Time and time again, we misplace our anger. We expect our fat-positive heroes (especially when they’re women of colour) to be these unshakeable, perfect humans, infinitely unaffected by societal pressure to be thin and conventionally attractive. Lizzo is no more sheltered from that reality than us normies are. In fact, she’s probably confronted by it even more frequently than us, being a major celebrity who suddenly became the face of fat positivity—and thus the subject of a lot of body-related abuse, thanks in part of Jillian Michaels—without ever asking for it.

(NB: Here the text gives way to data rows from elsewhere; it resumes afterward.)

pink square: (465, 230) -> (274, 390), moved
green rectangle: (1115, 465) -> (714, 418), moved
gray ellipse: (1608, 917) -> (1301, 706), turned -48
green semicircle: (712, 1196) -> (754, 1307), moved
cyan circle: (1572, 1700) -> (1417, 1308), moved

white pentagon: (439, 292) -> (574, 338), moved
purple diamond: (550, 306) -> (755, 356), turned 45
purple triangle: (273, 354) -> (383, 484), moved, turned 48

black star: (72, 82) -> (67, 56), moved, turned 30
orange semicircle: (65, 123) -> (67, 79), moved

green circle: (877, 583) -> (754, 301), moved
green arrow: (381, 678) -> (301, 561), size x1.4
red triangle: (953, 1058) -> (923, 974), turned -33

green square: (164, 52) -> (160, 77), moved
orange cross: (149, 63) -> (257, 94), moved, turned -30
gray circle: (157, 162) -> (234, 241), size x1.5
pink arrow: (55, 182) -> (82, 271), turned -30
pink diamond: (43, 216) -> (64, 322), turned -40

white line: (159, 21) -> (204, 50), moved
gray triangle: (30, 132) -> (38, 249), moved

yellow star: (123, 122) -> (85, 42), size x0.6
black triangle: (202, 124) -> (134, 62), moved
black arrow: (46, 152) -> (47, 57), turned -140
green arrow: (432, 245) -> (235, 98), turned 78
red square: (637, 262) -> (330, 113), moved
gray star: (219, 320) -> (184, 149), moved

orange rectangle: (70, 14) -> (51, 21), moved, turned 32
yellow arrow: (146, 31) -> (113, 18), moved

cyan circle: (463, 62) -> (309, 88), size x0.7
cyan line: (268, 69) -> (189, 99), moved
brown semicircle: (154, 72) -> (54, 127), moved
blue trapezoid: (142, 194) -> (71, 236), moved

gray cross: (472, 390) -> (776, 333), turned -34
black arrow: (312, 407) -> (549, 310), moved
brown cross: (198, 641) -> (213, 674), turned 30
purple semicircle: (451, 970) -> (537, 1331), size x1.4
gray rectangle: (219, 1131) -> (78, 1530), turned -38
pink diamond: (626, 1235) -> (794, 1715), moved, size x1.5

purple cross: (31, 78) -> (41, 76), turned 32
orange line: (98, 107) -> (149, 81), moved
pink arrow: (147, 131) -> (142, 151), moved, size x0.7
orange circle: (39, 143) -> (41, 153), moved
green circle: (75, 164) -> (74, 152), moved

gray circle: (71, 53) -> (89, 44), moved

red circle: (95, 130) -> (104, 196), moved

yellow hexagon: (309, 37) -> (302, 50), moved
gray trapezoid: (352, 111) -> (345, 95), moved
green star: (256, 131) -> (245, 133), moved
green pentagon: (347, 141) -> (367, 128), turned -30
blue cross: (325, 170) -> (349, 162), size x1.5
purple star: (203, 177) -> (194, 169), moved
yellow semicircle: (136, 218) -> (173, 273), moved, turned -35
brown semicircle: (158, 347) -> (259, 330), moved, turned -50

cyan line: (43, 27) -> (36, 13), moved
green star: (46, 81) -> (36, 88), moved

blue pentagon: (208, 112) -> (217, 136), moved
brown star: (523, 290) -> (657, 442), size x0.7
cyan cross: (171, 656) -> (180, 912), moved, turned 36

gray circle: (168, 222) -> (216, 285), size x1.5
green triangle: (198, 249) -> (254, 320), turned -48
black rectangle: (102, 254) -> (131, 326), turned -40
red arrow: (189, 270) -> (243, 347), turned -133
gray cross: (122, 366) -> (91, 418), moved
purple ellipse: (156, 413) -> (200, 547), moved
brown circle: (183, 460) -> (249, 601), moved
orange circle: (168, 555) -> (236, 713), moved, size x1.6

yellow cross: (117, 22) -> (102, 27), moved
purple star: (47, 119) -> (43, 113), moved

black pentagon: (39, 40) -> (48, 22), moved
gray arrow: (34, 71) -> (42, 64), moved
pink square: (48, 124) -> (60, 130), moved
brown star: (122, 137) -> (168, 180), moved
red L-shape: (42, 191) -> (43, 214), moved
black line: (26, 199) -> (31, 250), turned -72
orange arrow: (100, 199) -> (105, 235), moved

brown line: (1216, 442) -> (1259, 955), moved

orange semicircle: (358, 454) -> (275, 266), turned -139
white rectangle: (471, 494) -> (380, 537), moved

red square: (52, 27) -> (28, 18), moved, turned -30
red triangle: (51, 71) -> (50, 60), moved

Read this next: Body Positivity Still Has a Representation Problem

I’ve spent a decade rekindling my relationship to my body, grappling with weight gain as I age, and learning how to be an ally and activist in the fat-positive space. But like a dog to a bone—or like someone who spent a decade yo-yo dieting—I immediately navigated to Smith’s website. “Maybe this time, maybe this diet backed by Lizzo, would give me the weight loss and food freedom I craved for so long,” I thought. Luckily, my new instincts kicked in, reminding me that this would just lead to more pain. I exited out of the page. 

For people who have dedicated much of their lives to fighting against diet culture, this truth—if it is your truth, as it is mine—can be hard to swallow. Maybe it’s Lizzo’s truth, too. Maybe it isn’t. But I have a feeling it could be playing a role in our collective, misdirected anger at a 33-year-old celebrity just trying to figure shit out along with the rest of us.

If we keep being angry at the wrong people, we will never heal. If we keep seeing celebrities like Lizzo as the almighty messenger against diet culture, we will keep shooting the messenger instead of fighting against what really matters—diet culture as a whole, our own biases about fatness, and the expectation that celebrities should be our saviours.